SOURCE RECORDS
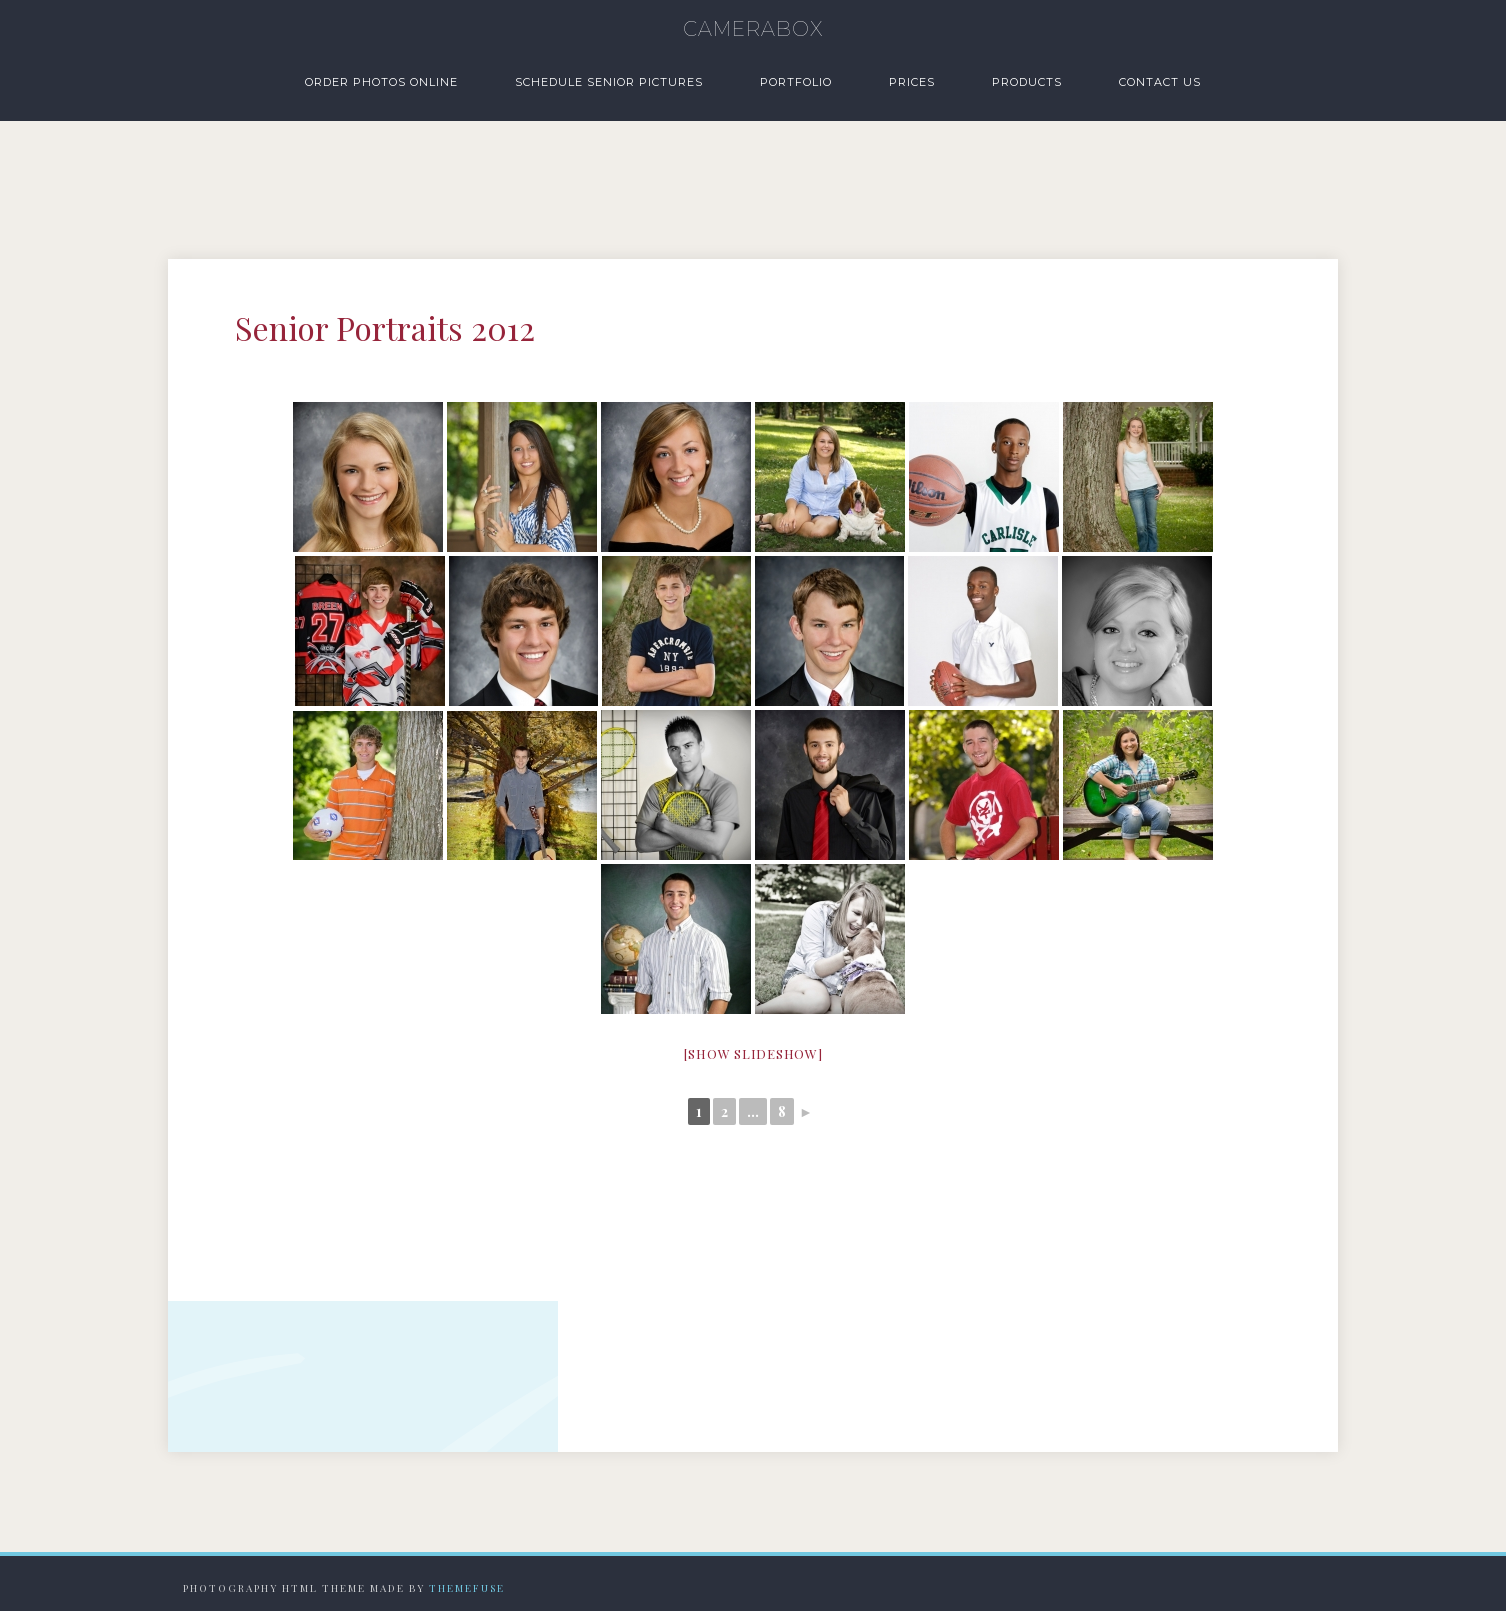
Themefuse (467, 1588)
--
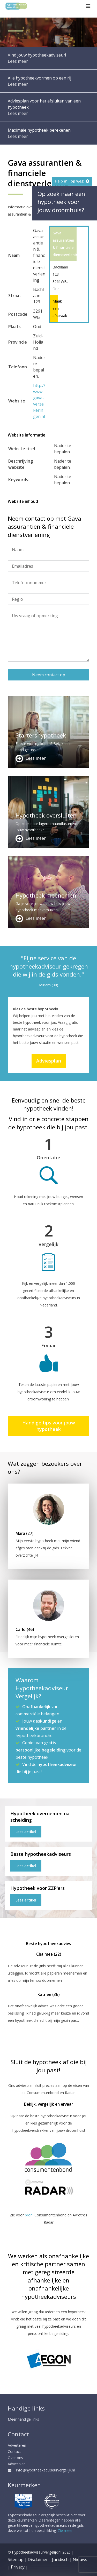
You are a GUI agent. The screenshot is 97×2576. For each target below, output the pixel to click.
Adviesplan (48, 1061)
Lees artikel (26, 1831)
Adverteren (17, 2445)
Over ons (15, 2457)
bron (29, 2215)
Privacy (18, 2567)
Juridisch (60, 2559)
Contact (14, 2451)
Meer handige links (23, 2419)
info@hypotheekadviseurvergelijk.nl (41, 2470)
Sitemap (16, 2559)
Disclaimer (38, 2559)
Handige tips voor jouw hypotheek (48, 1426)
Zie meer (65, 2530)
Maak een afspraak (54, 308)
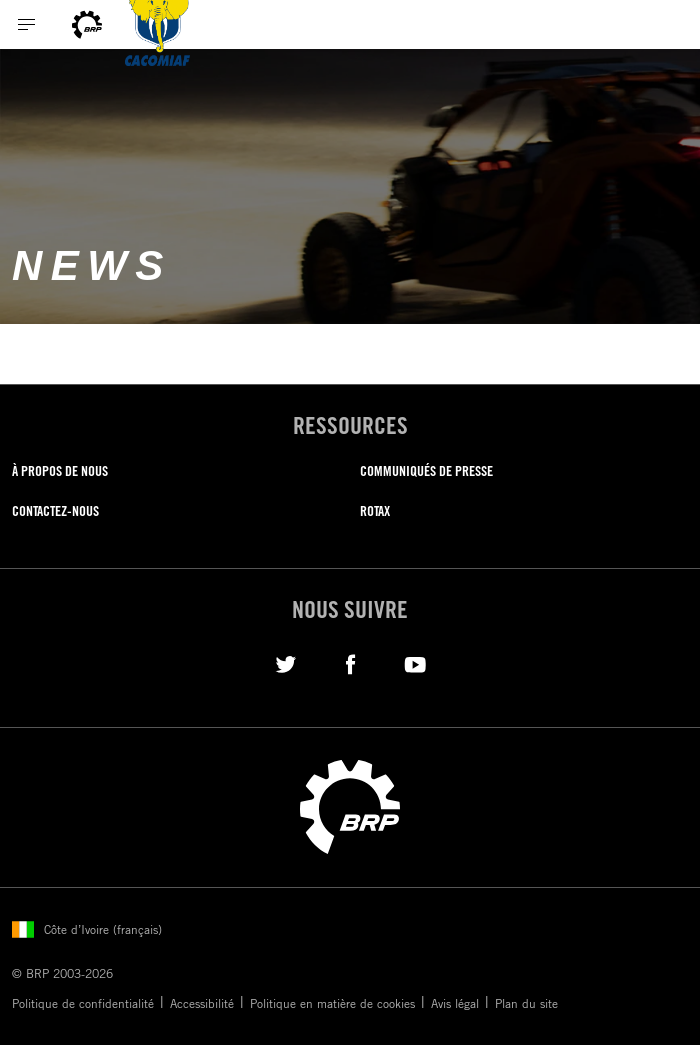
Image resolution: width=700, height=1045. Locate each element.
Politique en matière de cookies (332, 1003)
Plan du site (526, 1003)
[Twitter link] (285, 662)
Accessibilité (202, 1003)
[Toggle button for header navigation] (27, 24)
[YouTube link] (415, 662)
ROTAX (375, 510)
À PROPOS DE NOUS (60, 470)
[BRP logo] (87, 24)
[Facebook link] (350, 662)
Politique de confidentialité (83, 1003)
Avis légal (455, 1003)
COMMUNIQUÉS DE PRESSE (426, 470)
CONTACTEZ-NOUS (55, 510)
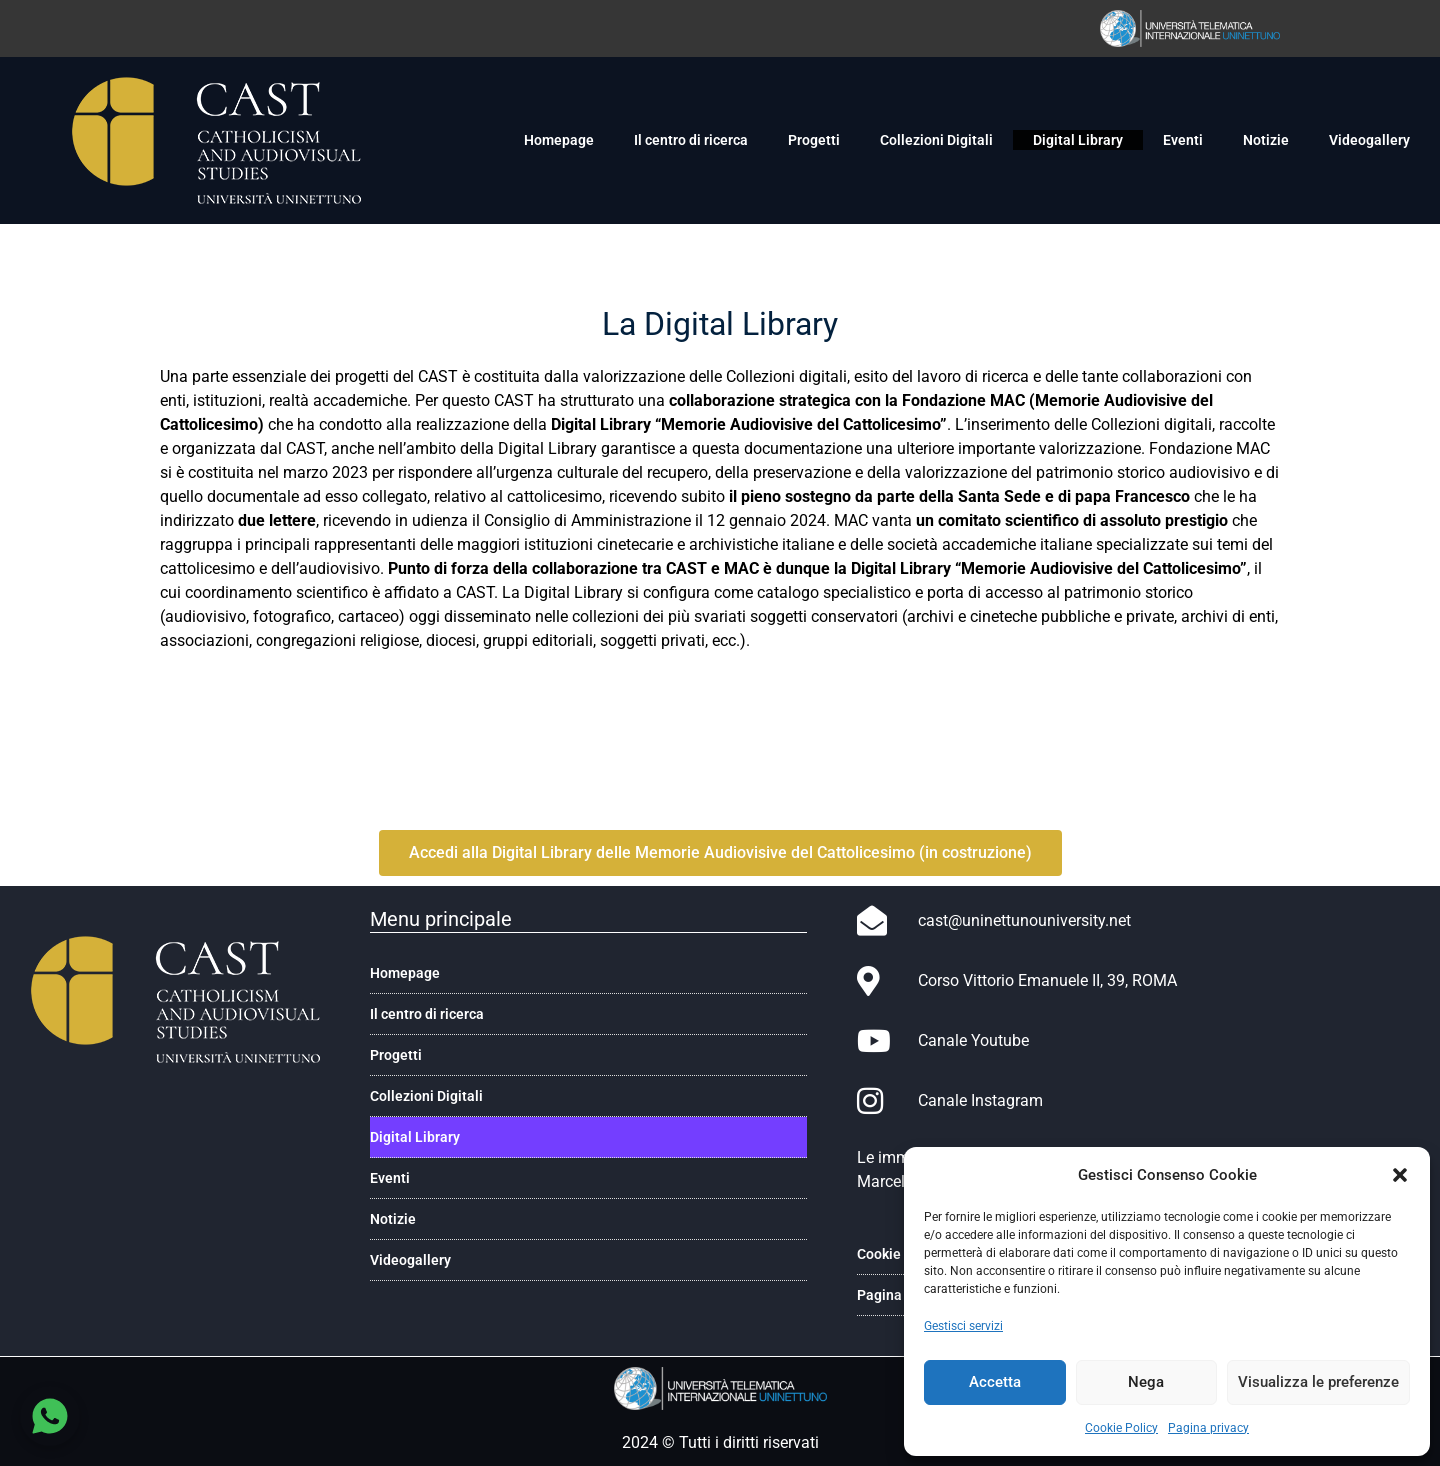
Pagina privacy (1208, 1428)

WHAT TO DO
Copy, from the data above, every line where the word "each" appears.

EXPECTED ANSWER
You are a GUI agent. The screenshot is 97×2576. For each target below, output the pixel to click.
Image resolution: width=700, height=1045. Locate each element.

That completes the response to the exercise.